OVS launched takeover bid for Charles Vögele

OVS, Italian clothing chain, has launched a takeover bid for Charles Vögele Holding, active in the fashion retailer, with 760 stores including Switzerland, Germany, Austria, Holland, Belgium, Eastern Europe and annual sales of about 800 million Swiss francs .

The goal is to acquire a minority stake of 35% in Sempione Retail for a total investment of 14.1 million Swiss francs and no significant impact on indebtedness. Sempione Retail is the vehicle through which it was launched the takeover bid for the shares of Charles Vögele Holding, at a price of 6.38 Swiss francs each.

If successful – the offer will take place approximately from October 26 to November 23 – Voegele will enter into a cooperation agreement with the Italian group, which aims to introduce the brand and merchandising in Switzerland, Austria, Slovenia and Hungary, through a plan conversions. At the conclusion of the transaction, Retail Sempione also intends to delist Charles Vögele from the SIX Swiss Exchange.

At OVS it will be granted an option to purchase an additional stake of 44.5% in Sempione from Retail Investment, one of the other two co-investors, starting from the third year following the acquisition of the shares.

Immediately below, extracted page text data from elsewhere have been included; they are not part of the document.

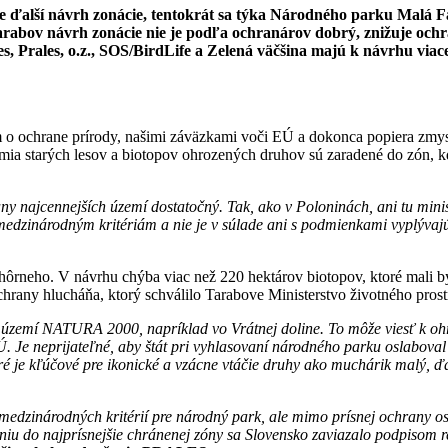
ie ďalší návrh zonácie, tentokrát sa týka Národného parku Malá F
Tarabov návrh zonácie nie je podľa ochranárov dobrý, znižuje oc
, Prales, o.z., SOS/BirdLife a Zelená väčšina majú k návrhu viac
 o ochrane prírody, našimi záväzkami voči EÚ a dokonca popiera zmys
emia starých lesov a biotopov ohrozených druhov sú zaradené do zón,
 najcennejších území dostatočný. Tak, ako v Poloninách, ani tu minis
medzinárodným kritériám a nie je v súlade ani s podmienkami vyplývaj
ôrneho. V návrhu chýba viac než 220 hektárov biotopov, ktoré mali b
rany hlucháňa, ktorý schválilo Tarabove Ministerstvo životného pros
v území NATURA 2000, napríklad vo Vrátnej doline. To môže viesť k o
Ú. Je neprijateľné, aby štát pri vyhlasovaní národného parku oslabov
é je kľúčové pre ikonické a vzácne vtáčie druhy ako muchárik malý, ď
medzinárodných kritérií pre národný park, ale mimo prísnej ochrany ost
adeniu do najprísnejšie chránenej zóny sa Slovensko zaviazalo podpis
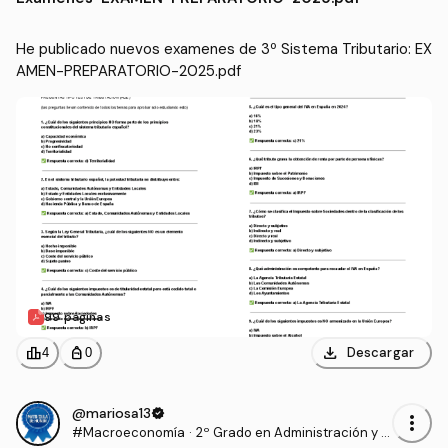
VILA)
He publicado nuevos examenes de 3º Sistema Tributario: EX
AMEN-PREPARATORIO-2025.pdf
99 páginas
download
leaderboard
personal_bag
Descargar
4
0
@mariosa13
verified
more_vert
#Macroeconomía
·
2º Grado en Administración y D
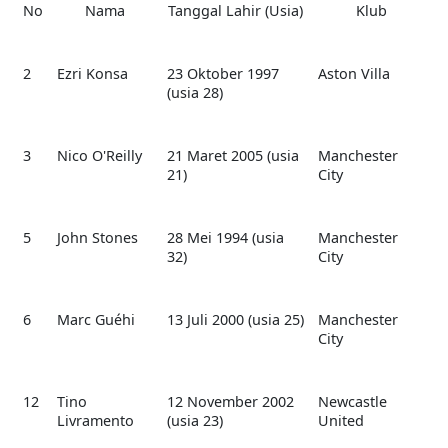
No
Nama
Tanggal Lahir (Usia)
Klub
2
Ezri Konsa
23 Oktober 1997
Aston Villa
(usia 28)
3
Nico O'Reilly
21 Maret 2005 (usia
Manchester
21)
City
5
John Stones
28 Mei 1994 (usia
Manchester
32)
City
6
Marc Guéhi
13 Juli 2000 (usia 25)
Manchester
City
12
Tino
12 November 2002
Newcastle
Livramento
(usia 23)
United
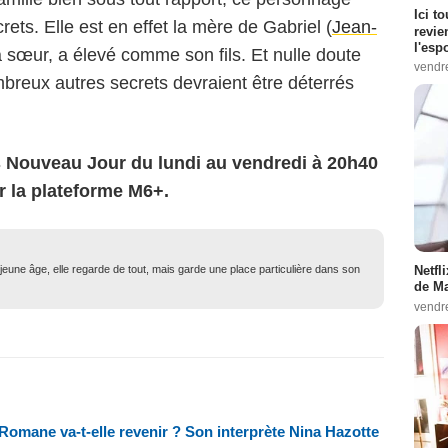
Ici t
ets. Elle est en effet la mère de Gabriel (
Jean-
revie
l'esp
a sœur, a élevé comme son fils. Et nulle doute
vendr
breux autres secrets devraient être déterrés
s Nouveau Jour du lundi au vendredi à 20h40
r la plateforme M6+.
eune âge, elle regarde de tout, mais garde une place particulière dans son
Netfl
de Ma
vendr
 Romane va-t-elle revenir ? Son interprète Nina Hazotte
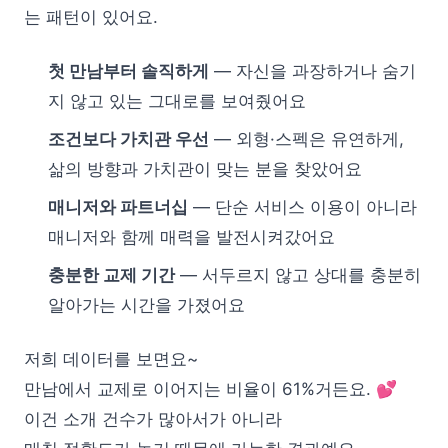
는 패턴이 있어요.
첫 만남부터 솔직하게
— 자신을 과장하거나 숨기
지 않고 있는 그대로를 보여줬어요
조건보다 가치관 우선
— 외형·스펙은 유연하게,
삶의 방향과 가치관이 맞는 분을 찾았어요
매니저와 파트너십
— 단순 서비스 이용이 아니라
매니저와 함께 매력을 발전시켜갔어요
충분한 교제 기간
— 서두르지 않고 상대를 충분히
알아가는 시간을 가졌어요
저희 데이터를 보면요~
만남에서 교제로 이어지는 비율이 61%거든요. 💕
이건 소개 건수가 많아서가 아니라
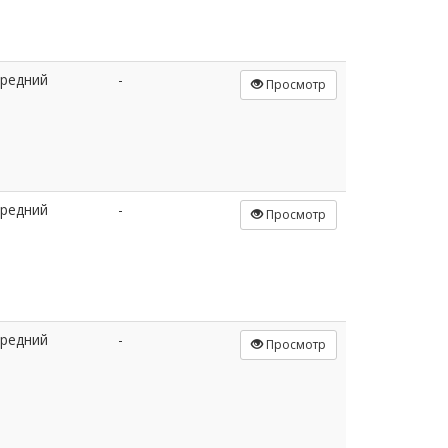
редний
-
Просмотр
редний
-
Просмотр
редний
-
Просмотр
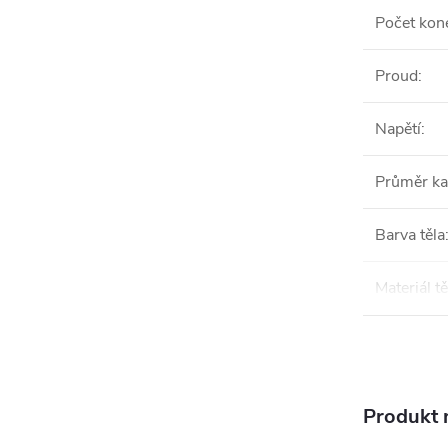
Počet kon
Proud
:
Napětí
:
Průměr ka
Barva těla
Materiál tě
Produkt n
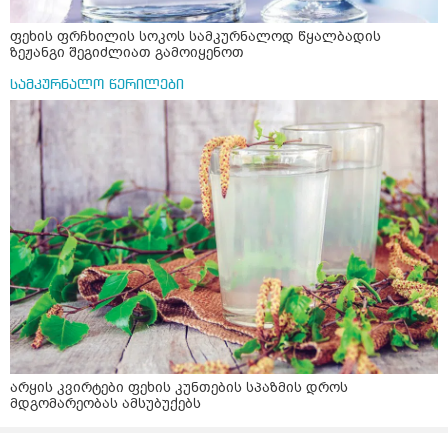
ფეხის ფრჩხილის სოკოს სამკურნალოდ წყალბადის
ზეჟანგი შეგიძლიათ გამოიყენოთ
სამკურნალო წერილები
არყის კვირტები ფეხის კუნთების სპაზმის დროს
მდგომარეობას ამსუბუქებს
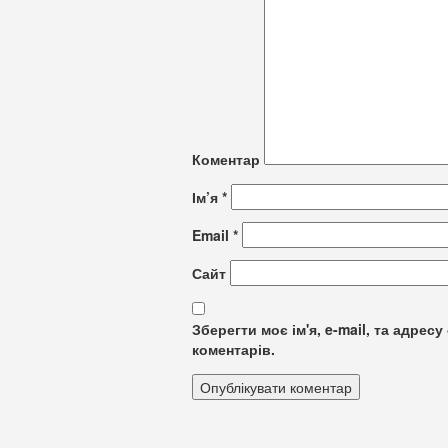
Коментар
Ім’я
*
Email
*
Сайт
Зберегти моє ім'я, e-mail, та адре
коментарів.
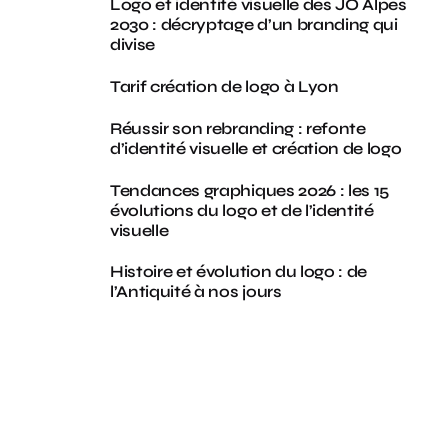
Logo et identité visuelle des JO Alpes
2030 : décryptage d’un branding qui
divise
Tarif création de logo à Lyon
Réussir son rebranding : refonte
d’identité visuelle et création de logo
Tendances graphiques 2026 : les 15
évolutions du logo et de l’identité
visuelle
Histoire et évolution du logo : de
l’Antiquité à nos jours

The Board of Directors of Charles Voegele has unanimously decided to support the takeover bid and to recommend to the shareholders to accept it.  Board president Max E. Katz, noted "the great progress in the turnaround of Charles Voegele in recent years. However, in the light of the latest developments in the market and the downsizing of the entire apparel market, the board believes that an acquisition by Sempione Retail and a collaboration with OVS would accelerate the change and return to profitability. "

Stefano Beraldo, OVS CEO, said that "we have analyzed very carefully the network and the merchandising of Charles Voegele and we believe that in selected countries, particularly in Switzerland and Austria, the quality of the location and the size of the shops are interesting and in line with our standards".